Commencé le 11 juin dernier, l’Euro 2021 est déjà entaché par un certain nombre de polémiques nationalistes plus ou moins attendues. Chronique d’un foot des nations toujours plus proche de la “continuation de la guerre par d’autres moyens” que de l’amitié entre les peuples.
Les équipes nationales ont toujours été des vitrines des régimes et des gouvernements. Dans un monde où les tensions diplomatiques et identitaires s’intensifient, le rôle politique des équipes nationales prend forcément plus de relief. L’exposition médiatique de compétitions comme l’Euro a contribué à banaliser la profusion drapeaux et le rituel des hymnes nationaux est devenu un élément de folklore.

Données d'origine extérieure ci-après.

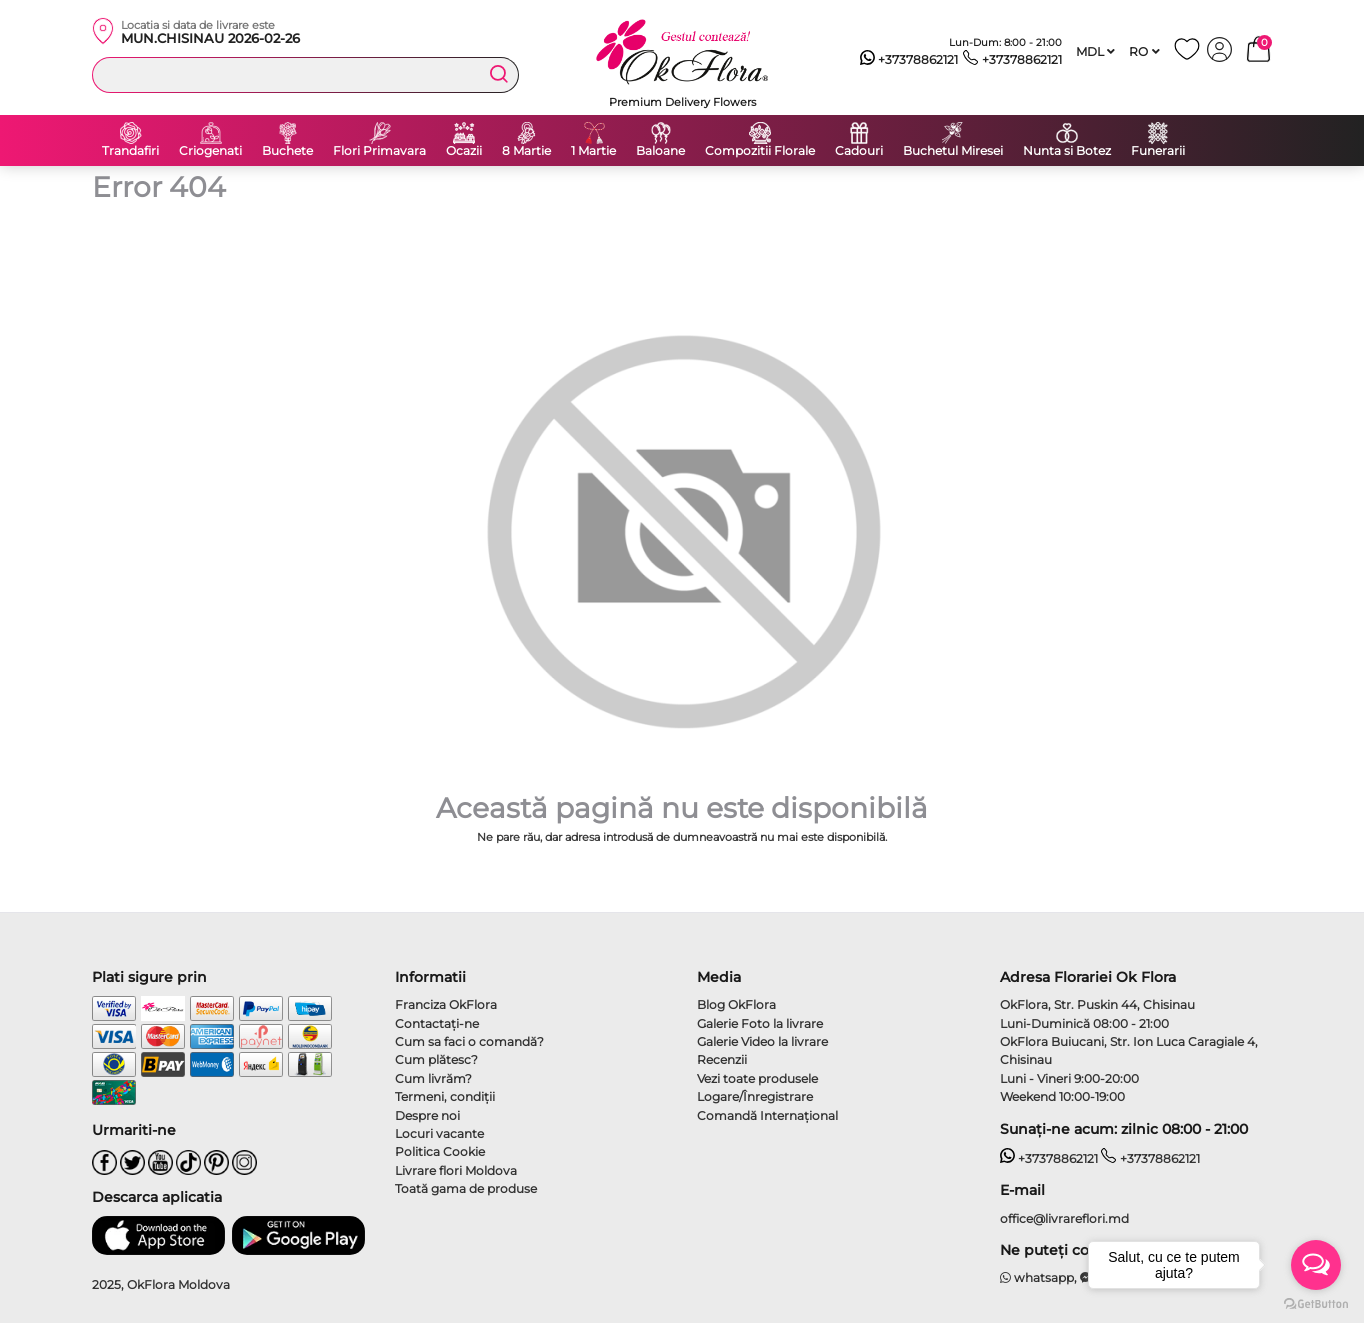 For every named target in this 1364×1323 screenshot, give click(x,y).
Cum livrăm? (433, 1078)
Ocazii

L’Ukraine et l’épisode de son maillot propagandiste
Au-delà de ce folklore patriotique, ces événements peuvent aussi importer les conflits diplomatiques et géopolitiques. Et quel meilleur support que le maillot de l’équipe nationale, épargné par la publicité, pour faire passer un message sur la scène internationale? L’Ukraine et la Macédoine du Nord n’ont pas manqué l’occasion.
Avant même l’ouverture de l’Euro, les Ukrainiens et leur maillot arborant les frontières du pays, revendiquant la Crimée sécessionniste, ont allumé la première mèche et provoqué la colère de la Russie. Les deux pays sont en conflit depuis 2014 avec la sécession sous influence russe de la Crimée et le déclenchement de la guerre au Donbass, où règnent en maîtres les milices d’extrême-droite des deux bords, comme les néo-nazis du Régiment Azov côté ukrainien. La présence de la Crimée sur le maillot, ainsi que la mention du slogan belliqueux “Gloire à l’Ukraine, Gloire aux héros” a été reçu comme une provocation par la Russie qui a demandé à l’UEFA d’intervenir. Pour sauver les meubles, l’UEFA a donc demandé à l’Ukraine de faire un compromis et de supprimer seulement la deuxième partie du slogan “Gloire aux héros”, jugée trop politique. L’Ukraine a accédé à cette demande ayant reçu de l’UEFA la garantie de pouvoir commercialiser le maillot d’origine avec le maintien en entier de ce slogan issu des manifestations patriotiques de la place Maïdan qui avaient mené au renversement du gouvernement pro-russe de Ianoukovytch en 2014.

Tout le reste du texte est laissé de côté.